As the world struggles to come to terms with the horrific events that unfolded in Florida this weekend, the city of Orlando has begun releasing the names of the 49 innocent victims killed when a gunman opened fire at the LGBTQ nightclub Pulse. In a press conference on Monday morning, officials also confirmed 53 others were injured in the early Sunday attack. The weight of the tragedy is crushing, and in an effort to make sense of the event, many are struggling to find the words the describe what it is. But as a tweet from Nick Confessore, a political reporter for The New York Times and MSNBC contributor, points out, categorizing the horrific event as one thing, and one thing only, is a mistake: It is deadliest attack on a specifically gay gathering in U.S. history; it is also the deadliest mass shooting in recent U.S. history; it is being described by police as a terrorist incident; it may be a hate crime, although whether it is hasn't yet been determined by authorities; and ultimately, it is possible for the Orlando shooting to be all of these things, and many more — not just one of them.
In the din of confusion immediately following the attack, details trickled in. The attack occurred on Latino night at the Pulse, which was founded as a tribute to the owner's late brother, who was gay. (The gunman, who was killed during a violent stand-off with police, was an individual by the name of Omar Mateen, 29, of Fort Pierce, Florida. He had been investigated by the FBI twice — in 2013 and in 2014. Shortly before the massacre, he had called 911 and pledged allegiance to ISIS. ISIS later claimed responsibility for the event.)
The response to the shooting has been divisive, with various camps of our current heightened political climate clamoring to assign the attack to a specific platform or agenda. Officials have declared they are investigating the incident as an act of terrorism, while the LGBTQ community reels from the targeted attack on LGBTQ people in general and on LGBTQ people of color specifically.

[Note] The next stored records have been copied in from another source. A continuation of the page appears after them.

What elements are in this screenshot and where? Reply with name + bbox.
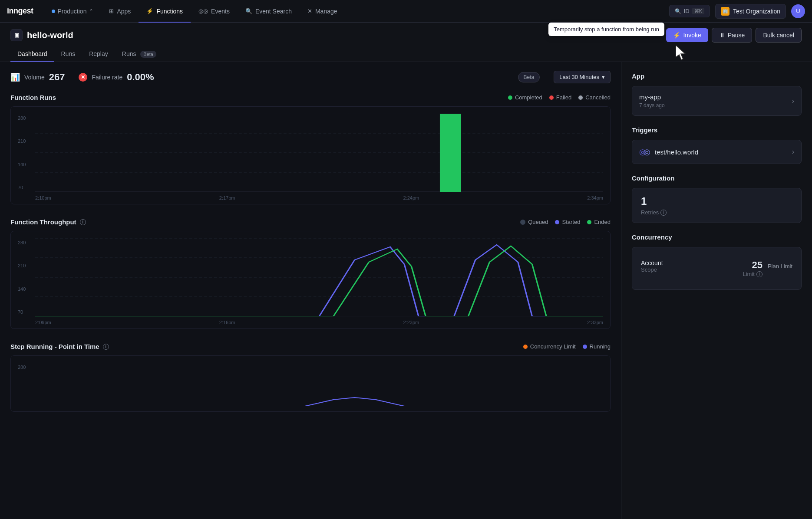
concurrency-limit-value: 25 — [743, 260, 762, 271]
trigger-card-inner: ◎ ◎ test/hello.world — [639, 147, 698, 157]
trigger-card[interactable]: ◎ ◎ test/hello.world › — [632, 140, 802, 164]
app-card-main: my-app 7 days ago — [639, 93, 665, 108]
x-label-217pm: 2:17pm — [219, 195, 235, 200]
bar-chart-svg — [35, 114, 603, 192]
y-label-280: 280 — [18, 115, 35, 121]
step-running-legend: Concurrency Limit Running — [523, 343, 611, 350]
function-throughput-section: Function Throughput i Queued Started End… — [10, 218, 611, 329]
chevron-down-icon: ▾ — [602, 74, 605, 80]
tab-runs-beta-label: Runs — [122, 50, 136, 57]
tab-runs-beta[interactable]: Runs Beta — [115, 46, 163, 62]
bulk-cancel-button[interactable]: Bulk cancel — [756, 28, 802, 43]
limit-info-icon[interactable]: i — [756, 271, 762, 277]
avatar[interactable]: U — [791, 4, 805, 18]
queued-dot — [520, 220, 525, 225]
legend-started: Started — [555, 219, 580, 225]
nav-item-apps[interactable]: ⊞ Apps — [101, 0, 139, 23]
chevron-down-icon: ⌃ — [89, 8, 93, 14]
nav-item-events[interactable]: ◎◎ Events — [191, 0, 238, 23]
events-icon: ◎◎ — [198, 8, 208, 14]
nav-label-apps: Apps — [117, 8, 131, 15]
pause-button[interactable]: ⏸ Pause — [712, 28, 753, 43]
throughput-info-icon[interactable]: i — [80, 219, 86, 225]
function-title-row: ▣ hello-world ⚡ Invoke ⏸ Pause Bulk canc… — [10, 23, 802, 43]
nav-label-functions: Functions — [156, 8, 183, 15]
tab-replay[interactable]: Replay — [82, 46, 115, 62]
tp-y-label-70: 70 — [18, 309, 35, 315]
failure-rate-label: Failure rate — [92, 74, 122, 81]
id-button[interactable]: 🔍 ID ⌘K — [669, 5, 710, 17]
app-card[interactable]: my-app 7 days ago › — [632, 86, 802, 116]
legend-ended: Ended — [587, 219, 611, 225]
nav-label-production: Production — [58, 8, 87, 15]
tp-y-label-280: 280 — [18, 240, 35, 245]
app-section: App my-app 7 days ago › — [632, 72, 802, 116]
nav-item-event-search[interactable]: 🔍 Event Search — [238, 0, 300, 23]
throughput-title-text: Function Throughput — [10, 218, 76, 226]
org-button[interactable]: 🏢 Test Organization — [715, 4, 786, 19]
nav-item-manage[interactable]: ✕ Manage — [300, 0, 345, 23]
failure-icon: ✕ — [79, 73, 87, 82]
concurrency-account: Account — [641, 260, 663, 266]
concurrency-section-title: Concurrency — [632, 233, 802, 241]
tp-y-label-210: 210 — [18, 263, 35, 268]
search-icon-small: 🔍 — [675, 8, 681, 14]
nav-items: Production ⌃ ⊞ Apps ⚡ Functions ◎◎ Event… — [44, 0, 669, 23]
failed-dot — [549, 95, 554, 100]
failed-label: Failed — [556, 94, 571, 101]
legend-completed: Completed — [508, 94, 542, 101]
search-icon: 🔍 — [245, 8, 252, 14]
keyboard-shortcut: ⌘K — [692, 8, 704, 14]
function-throughput-title-row: Function Throughput i Queued Started End… — [10, 218, 611, 226]
tab-dashboard[interactable]: Dashboard — [10, 46, 54, 62]
nav-label-manage: Manage — [315, 8, 337, 15]
concurrency-limit-label: Limit i — [743, 271, 762, 277]
step-running-chart-svg — [35, 363, 603, 406]
id-label: ID — [684, 8, 690, 14]
tp-x-label-209pm: 2:09pm — [35, 320, 51, 325]
tp-x-label-216pm: 2:16pm — [219, 320, 235, 325]
functions-icon: ⚡ — [146, 8, 153, 14]
app-name: my-app — [639, 93, 665, 101]
production-dot — [52, 10, 55, 13]
nav-item-functions[interactable]: ⚡ Functions — [139, 0, 191, 23]
invoke-label: Invoke — [683, 32, 701, 39]
limit-label-text: Limit — [743, 271, 754, 277]
nav-item-production[interactable]: Production ⌃ — [44, 0, 102, 23]
step-running-section: Step Running - Point in Time i Concurren… — [10, 343, 611, 412]
step-running-title-text: Step Running - Point in Time — [10, 343, 99, 350]
function-throughput-title: Function Throughput i — [10, 218, 86, 226]
function-throughput-legend: Queued Started Ended — [520, 219, 611, 225]
step-running-title-row: Step Running - Point in Time i Concurren… — [10, 343, 611, 350]
retries-label: Retries i — [641, 209, 792, 216]
started-label: Started — [562, 219, 580, 225]
y-label-140: 140 — [18, 162, 35, 167]
failure-rate-metric: ✕ Failure rate 0.00% — [79, 72, 154, 83]
x-label-224pm: 2:24pm — [403, 195, 419, 200]
function-runs-legend: Completed Failed Cancelled — [508, 94, 611, 101]
beta-pill: Beta — [518, 72, 540, 82]
tab-runs[interactable]: Runs — [54, 46, 83, 62]
concurrency-limit-dot — [523, 345, 528, 349]
time-selector-label: Last 30 Minutes — [559, 74, 599, 80]
app-time: 7 days ago — [639, 102, 665, 108]
function-runs-section: Function Runs Completed Failed Cancelled — [10, 94, 611, 204]
step-running-info-icon[interactable]: i — [103, 344, 109, 350]
completed-label: Completed — [515, 94, 542, 101]
legend-cancelled: Cancelled — [578, 94, 611, 101]
running-dot — [583, 345, 587, 349]
time-selector[interactable]: Last 30 Minutes ▾ — [554, 71, 611, 83]
ended-label: Ended — [594, 219, 611, 225]
cancelled-label: Cancelled — [585, 94, 611, 101]
right-panel: App my-app 7 days ago › Triggers ◎ ◎ tes… — [621, 62, 812, 519]
concurrency-scope: Scope — [641, 266, 663, 273]
left-panel: 📊 Volume 267 ✕ Failure rate 0.00% Beta L… — [0, 62, 621, 519]
retries-info-icon[interactable]: i — [660, 210, 667, 216]
y-label-70: 70 — [18, 185, 35, 190]
cancelled-dot — [578, 95, 583, 100]
legend-queued: Queued — [520, 219, 548, 225]
main-content: 📊 Volume 267 ✕ Failure rate 0.00% Beta L… — [0, 62, 812, 519]
configuration-section-title: Configuration — [632, 174, 802, 182]
invoke-button[interactable]: ⚡ Invoke — [666, 28, 708, 42]
tp-x-label-223pm: 2:23pm — [403, 320, 419, 325]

It is this impulse to categorize this act of violence that led Confessore to tweet a particularly imperative point:
Hate doesn't play by the rules. Hate doesn't care about our labels. It is ugly and messy and insidious. And these types of hate — terrorism, mass shootings, and the targeting of specific groups of people — are not mutually exclusive. The attack at Pulse can be all three, and it might be many things more. It is not an either/or situation.
As President Obama said when he addressed the nation from the White House, "We know enough to say this was an act of terror and act of hate." The involvement of ISIS pushes the conversation into the forum of terrorism. But, by the very definition of the word, this wasn't just an act of radical religious terrorism: Terrorism is defined as "the use of violent acts to frighten the people in an area as a way of trying to achieve a political goal." The LGBTQ community was targeted specifically and violently. It matters that this happened at a gay bar — meant to be a place of safety for a marginalized group — on Latino night. These details cannot be swept under the rug of radical terrorism, for this act of terrorism was design to frighten and suppress a very specific subset of the population.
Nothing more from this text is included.